> _Task description_: In the listing that follows, how many lines include the string "Tumblr"? Reply with only the number.

> _Extracted entries_:
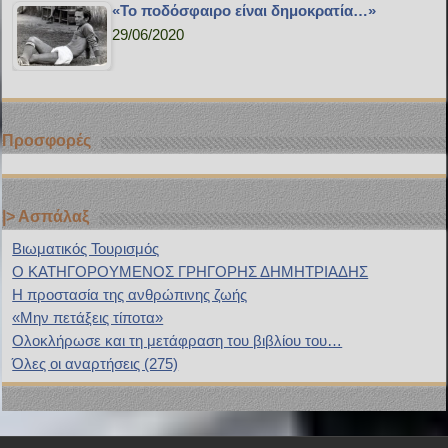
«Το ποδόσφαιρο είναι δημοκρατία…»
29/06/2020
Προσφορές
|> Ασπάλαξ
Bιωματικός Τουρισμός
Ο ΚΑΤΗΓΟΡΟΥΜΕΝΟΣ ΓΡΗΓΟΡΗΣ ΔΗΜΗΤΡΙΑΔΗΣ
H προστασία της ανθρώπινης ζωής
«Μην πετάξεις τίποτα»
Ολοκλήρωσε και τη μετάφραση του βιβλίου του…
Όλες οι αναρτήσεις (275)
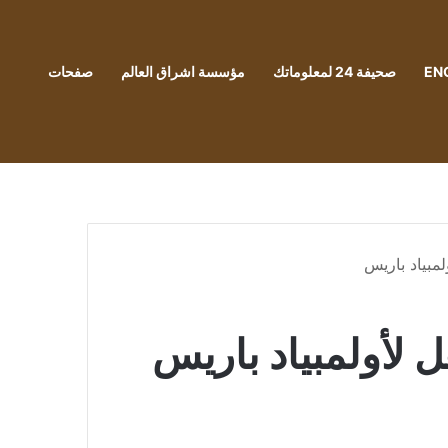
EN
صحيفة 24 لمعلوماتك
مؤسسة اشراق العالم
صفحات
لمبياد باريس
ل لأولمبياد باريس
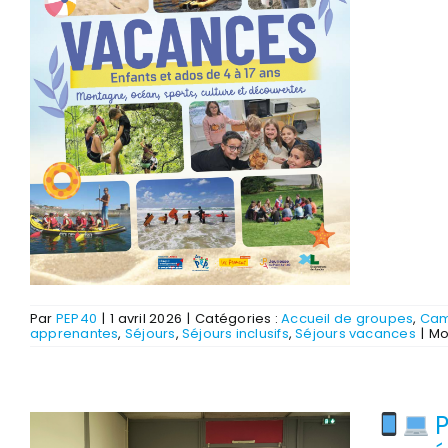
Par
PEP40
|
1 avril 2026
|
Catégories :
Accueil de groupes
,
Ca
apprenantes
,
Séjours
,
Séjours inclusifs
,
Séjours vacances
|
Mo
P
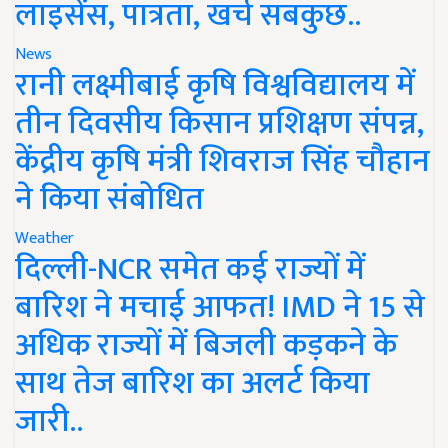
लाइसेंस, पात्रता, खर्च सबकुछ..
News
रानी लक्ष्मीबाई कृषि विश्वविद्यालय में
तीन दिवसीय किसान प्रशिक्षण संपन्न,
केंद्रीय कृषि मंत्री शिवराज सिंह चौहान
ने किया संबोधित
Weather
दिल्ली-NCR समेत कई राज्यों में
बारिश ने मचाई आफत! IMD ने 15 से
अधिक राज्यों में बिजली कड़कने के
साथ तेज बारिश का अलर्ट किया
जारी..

--

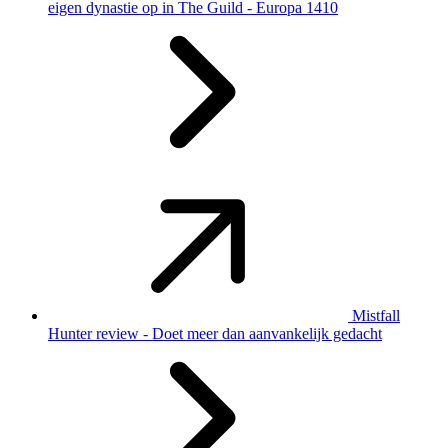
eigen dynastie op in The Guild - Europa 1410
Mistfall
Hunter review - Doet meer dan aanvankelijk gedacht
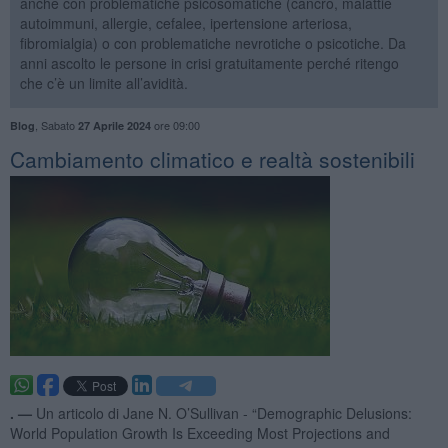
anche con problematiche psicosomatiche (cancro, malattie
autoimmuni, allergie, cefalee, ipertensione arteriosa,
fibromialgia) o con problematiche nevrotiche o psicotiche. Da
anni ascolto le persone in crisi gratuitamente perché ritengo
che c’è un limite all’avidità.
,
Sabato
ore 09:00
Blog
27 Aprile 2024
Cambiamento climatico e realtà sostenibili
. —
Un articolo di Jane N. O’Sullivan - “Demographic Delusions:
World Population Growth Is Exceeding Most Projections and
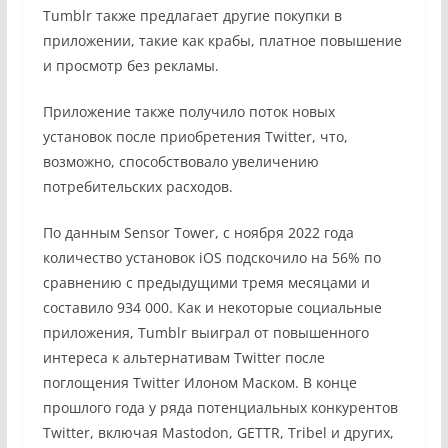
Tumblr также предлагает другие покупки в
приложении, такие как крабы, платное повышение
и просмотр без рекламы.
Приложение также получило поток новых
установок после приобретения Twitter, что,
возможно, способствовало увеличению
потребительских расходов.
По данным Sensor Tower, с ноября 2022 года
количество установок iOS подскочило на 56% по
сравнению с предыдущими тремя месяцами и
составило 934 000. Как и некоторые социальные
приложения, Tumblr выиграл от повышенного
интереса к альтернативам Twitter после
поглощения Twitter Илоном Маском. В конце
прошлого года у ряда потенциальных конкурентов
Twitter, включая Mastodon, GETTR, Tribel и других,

> _Expected answer_: 2